* Task requirements
Write out all of the lines below, exactly and completely.

Saved entries

● ● ●

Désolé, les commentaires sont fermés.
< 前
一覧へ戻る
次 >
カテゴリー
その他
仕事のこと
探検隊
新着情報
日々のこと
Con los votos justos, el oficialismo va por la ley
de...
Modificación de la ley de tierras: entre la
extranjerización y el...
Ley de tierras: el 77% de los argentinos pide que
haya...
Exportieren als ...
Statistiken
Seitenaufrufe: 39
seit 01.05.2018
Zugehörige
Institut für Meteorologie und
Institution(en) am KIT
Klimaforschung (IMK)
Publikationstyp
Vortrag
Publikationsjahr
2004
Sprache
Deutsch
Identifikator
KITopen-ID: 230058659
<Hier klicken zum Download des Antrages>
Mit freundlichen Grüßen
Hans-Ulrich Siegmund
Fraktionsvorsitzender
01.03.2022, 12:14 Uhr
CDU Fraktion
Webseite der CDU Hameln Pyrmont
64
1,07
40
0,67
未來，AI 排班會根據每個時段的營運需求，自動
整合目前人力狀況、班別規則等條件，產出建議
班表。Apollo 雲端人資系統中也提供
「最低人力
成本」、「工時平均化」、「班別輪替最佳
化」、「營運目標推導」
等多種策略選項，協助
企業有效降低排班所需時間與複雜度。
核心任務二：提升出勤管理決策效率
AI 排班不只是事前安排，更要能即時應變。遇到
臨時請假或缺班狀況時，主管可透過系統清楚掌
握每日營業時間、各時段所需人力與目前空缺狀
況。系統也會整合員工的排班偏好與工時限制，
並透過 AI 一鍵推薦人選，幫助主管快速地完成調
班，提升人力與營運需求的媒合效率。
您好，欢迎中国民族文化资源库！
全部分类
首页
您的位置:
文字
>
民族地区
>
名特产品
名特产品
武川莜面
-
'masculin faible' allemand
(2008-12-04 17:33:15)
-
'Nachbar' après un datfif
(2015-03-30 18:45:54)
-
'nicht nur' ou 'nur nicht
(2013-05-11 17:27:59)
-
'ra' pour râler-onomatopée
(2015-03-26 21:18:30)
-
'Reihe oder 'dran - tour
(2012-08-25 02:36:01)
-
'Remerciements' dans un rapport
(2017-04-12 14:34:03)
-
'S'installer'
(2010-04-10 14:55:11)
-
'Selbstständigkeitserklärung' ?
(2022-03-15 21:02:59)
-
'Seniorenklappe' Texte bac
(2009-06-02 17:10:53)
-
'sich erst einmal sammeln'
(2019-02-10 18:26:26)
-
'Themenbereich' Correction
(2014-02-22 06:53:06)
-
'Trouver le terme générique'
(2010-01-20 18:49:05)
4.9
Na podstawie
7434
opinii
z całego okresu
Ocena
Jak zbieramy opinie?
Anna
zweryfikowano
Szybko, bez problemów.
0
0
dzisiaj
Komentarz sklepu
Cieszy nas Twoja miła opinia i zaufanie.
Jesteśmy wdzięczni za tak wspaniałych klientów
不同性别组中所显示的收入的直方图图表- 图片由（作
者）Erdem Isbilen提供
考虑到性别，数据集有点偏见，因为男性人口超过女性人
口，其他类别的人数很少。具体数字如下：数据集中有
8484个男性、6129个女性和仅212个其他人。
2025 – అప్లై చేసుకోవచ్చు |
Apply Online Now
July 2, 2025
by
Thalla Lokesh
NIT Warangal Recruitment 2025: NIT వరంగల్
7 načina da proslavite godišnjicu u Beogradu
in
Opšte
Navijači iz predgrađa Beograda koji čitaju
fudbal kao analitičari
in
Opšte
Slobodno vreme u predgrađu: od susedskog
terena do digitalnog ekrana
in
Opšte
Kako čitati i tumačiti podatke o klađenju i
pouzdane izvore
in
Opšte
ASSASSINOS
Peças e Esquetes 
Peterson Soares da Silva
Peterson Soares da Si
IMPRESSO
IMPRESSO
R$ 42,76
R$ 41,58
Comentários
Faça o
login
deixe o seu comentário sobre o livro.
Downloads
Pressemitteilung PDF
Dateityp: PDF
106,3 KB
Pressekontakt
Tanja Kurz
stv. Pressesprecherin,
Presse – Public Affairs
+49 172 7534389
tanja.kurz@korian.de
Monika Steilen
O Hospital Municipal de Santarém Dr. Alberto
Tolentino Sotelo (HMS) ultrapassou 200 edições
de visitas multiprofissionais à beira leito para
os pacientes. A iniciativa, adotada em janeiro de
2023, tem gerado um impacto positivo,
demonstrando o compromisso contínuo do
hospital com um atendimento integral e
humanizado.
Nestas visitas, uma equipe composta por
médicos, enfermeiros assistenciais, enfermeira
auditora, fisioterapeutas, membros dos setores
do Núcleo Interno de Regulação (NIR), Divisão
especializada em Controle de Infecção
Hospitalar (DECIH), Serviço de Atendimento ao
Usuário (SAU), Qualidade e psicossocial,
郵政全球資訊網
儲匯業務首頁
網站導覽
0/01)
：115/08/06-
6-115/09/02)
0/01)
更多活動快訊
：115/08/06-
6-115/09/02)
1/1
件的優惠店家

● ● ●

* Task result
Désolé, les commentaires sont fermés.
< 前
一覧へ戻る
次 >
カテゴリー
その他
仕事のこと
探検隊
新着情報
日々のこと
Con los votos justos, el oficialismo va por la ley
de...
Modificación de la ley de tierras: entre la
extranjerización y el...
Ley de tierras: el 77% de los argentinos pide que
haya...
Exportieren als ...
Statistiken
Seitenaufrufe: 39
seit 01.05.2018
Zugehörige
Institut für Meteorologie und
Institution(en) am KIT
Klimaforschung (IMK)
Publikationstyp
Vortrag
Publikationsjahr
2004
Sprache
Deutsch
Identifikator
KITopen-ID: 230058659
<Hier klicken zum Download des Antrages>
Mit freundlichen Grüßen
Hans-Ulrich Siegmund
Fraktionsvorsitzender
01.03.2022, 12:14 Uhr
CDU Fraktion
Webseite der CDU Hameln Pyrmont
64
1,07
40
0,67
未來，AI 排班會根據每個時段的營運需求，自動
整合目前人力狀況、班別規則等條件，產出建議
班表。Apollo 雲端人資系統中也提供
「最低人力
成本」、「工時平均化」、「班別輪替最佳
化」、「營運目標推導」
等多種策略選項，協助
企業有效降低排班所需時間與複雜度。
核心任務二：提升出勤管理決策效率
AI 排班不只是事前安排，更要能即時應變。遇到
臨時請假或缺班狀況時，主管可透過系統清楚掌
握每日營業時間、各時段所需人力與目前空缺狀
況。系統也會整合員工的排班偏好與工時限制，
並透過 AI 一鍵推薦人選，幫助主管快速地完成調
班，提升人力與營運需求的媒合效率。
您好，欢迎中国民族文化资源库！
全部分类
首页
您的位置:
文字
>
民族地区
>
名特产品
名特产品
武川莜面
-
'masculin faible' allemand
(2008-12-04 17:33:15)
-
'Nachbar' après un datfif
(2015-03-30 18:45:54)
-
'nicht nur' ou 'nur nicht
(2013-05-11 17:27:59)
-
'ra' pour râler-onomatopée
(2015-03-26 21:18:30)
-
'Reihe oder 'dran - tour
(2012-08-25 02:36:01)
-
'Remerciements' dans un rapport
(2017-04-12 14:34:03)
-
'S'installer'
(2010-04-10 14:55:11)
-
'Selbstständigkeitserklärung' ?
(2022-03-15 21:02:59)
-
'Seniorenklappe' Texte bac
(2009-06-02 17:10:53)
-
'sich erst einmal sammeln'
(2019-02-10 18:26:26)
-
'Themenbereich' Correction
(2014-02-22 06:53:06)
-
'Trouver le terme générique'
(2010-01-20 18:49:05)
4.9
Na podstawie
7434
opinii
z całego okresu
Ocena
Jak zbieramy opinie?
Anna
zweryfikowano
Szybko, bez problemów.
0
0
dzisiaj
Komentarz sklepu
Cieszy nas Twoja miła opinia i zaufanie.
Jesteśmy wdzięczni za tak wspaniałych klientów
不同性别组中所显示的收入的直方图图表- 图片由（作
者）Erdem Isbilen提供
考虑到性别，数据集有点偏见，因为男性人口超过女性人
口，其他类别的人数很少。具体数字如下：数据集中有
8484个男性、6129个女性和仅212个其他人。
2025 – అప్లై చేసుకోవచ్చు |
Apply Online Now
July 2, 2025
by
Thalla Lokesh
NIT Warangal Recruitment 2025: NIT వరంగల్
7 načina da proslavite godišnjicu u Beogradu
in
Opšte
Navijači iz predgrađa Beograda koji čitaju
fudbal kao analitičari
in
Opšte
Slobodno vreme u predgrađu: od susedskog
terena do digitalnog ekrana
in
Opšte
Kako čitati i tumačiti podatke o klađenju i
pouzdane izvore
in
Opšte
ASSASSINOS
Peças e Esquetes 
Peterson Soares da Silva
Peterson Soares da Si
IMPRESSO
IMPRESSO
R$ 42,76
R$ 41,58
Comentários
Faça o
login
deixe o seu comentário sobre o livro.
Downloads
Pressemitteilung PDF
Dateityp: PDF
106,3 KB
Pressekontakt
Tanja Kurz
stv. Pressesprecherin,
Presse – Public Affairs
+49 172 7534389
tanja.kurz@korian.de
Monika Steilen
O Hospital Municipal de Santarém Dr. Alberto
Tolentino Sotelo (HMS) ultrapassou 200 edições
de visitas multiprofissionais à beira leito para
os pacientes. A iniciativa, adotada em janeiro de
2023, tem gerado um impacto positivo,
demonstrando o compromisso contínuo do
hospital com um atendimento integral e
humanizado.
Nestas visitas, uma equipe composta por
médicos, enfermeiros assistenciais, enfermeira
auditora, fisioterapeutas, membros dos setores
do Núcleo Interno de Regulação (NIR), Divisão
especializada em Controle de Infecção
Hospitalar (DECIH), Serviço de Atendimento ao
Usuário (SAU), Qualidade e psicossocial,
郵政全球資訊網
儲匯業務首頁
網站導覽
0/01)
：115/08/06-
6-115/09/02)
0/01)
更多活動快訊
：115/08/06-
6-115/09/02)
1/1
件的優惠店家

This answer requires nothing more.